If the diagnosis is "disobedient brat" then the prescription is tougher, more biblical parenting. If the diagnosis is "Oppositional-Defiant Disorder" then the prescription is medication and more medication. Here's to the reality of the "disobedient brat" being the right diagnosis along with disobedient parents in regards to biblical parenting and the prescription being parents doing the hard work of tough, biblical parenting instead of the easy and less guilt-inducing solution of "I think my child needs an increased dosage of his meds, please."

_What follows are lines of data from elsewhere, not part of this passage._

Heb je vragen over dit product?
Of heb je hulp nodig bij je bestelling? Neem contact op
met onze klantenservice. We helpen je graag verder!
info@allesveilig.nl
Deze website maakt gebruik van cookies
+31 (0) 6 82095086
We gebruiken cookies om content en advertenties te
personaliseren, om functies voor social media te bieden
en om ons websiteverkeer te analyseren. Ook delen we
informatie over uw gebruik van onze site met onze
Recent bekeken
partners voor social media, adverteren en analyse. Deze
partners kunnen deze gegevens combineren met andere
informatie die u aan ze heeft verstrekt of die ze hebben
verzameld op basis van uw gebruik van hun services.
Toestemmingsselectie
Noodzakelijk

"You can see how the assignment of responsibility differs in these two cases. If your son is a disobedient brat, then your son and you (his parents) have to take responsibility. You have to own up to the problem. You will probably have to make some changes. But if your son has a psychiatric diagnosis, that means he has a chemical imbalance in his brain. He-and you-are no more to blame for that imbalance than if your son were diagnosed with childhood leukemia, right?Psychiatrist Jennifer Harris recently pointed out that today, ‘many clinicians find it easier to tell parents their child has a brain-based disorder than to suggest parenting changes.’"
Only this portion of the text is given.